Requirement:
Only the images get left out; everything else in the records is to be transcribed exactly.

______________________________

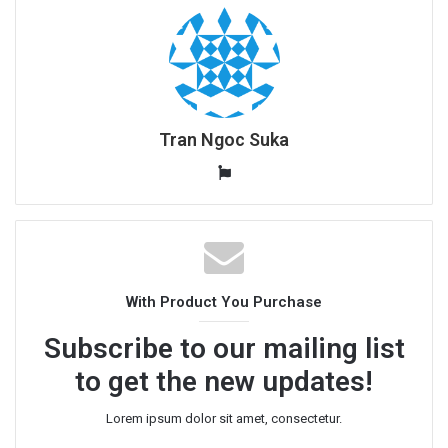
Tran Ngoc Suka
W
e
b
s
i
t
With Product You Purchase
e
Subscribe to our mailing list
to get the new updates!
Lorem ipsum dolor sit amet, consectetur.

______________________________

Result:
Tran Ngoc Suka
W
e
b
s
i
t
With Product You Purchase
e
Subscribe to our mailing list
to get the new updates!
Lorem ipsum dolor sit amet, consectetur.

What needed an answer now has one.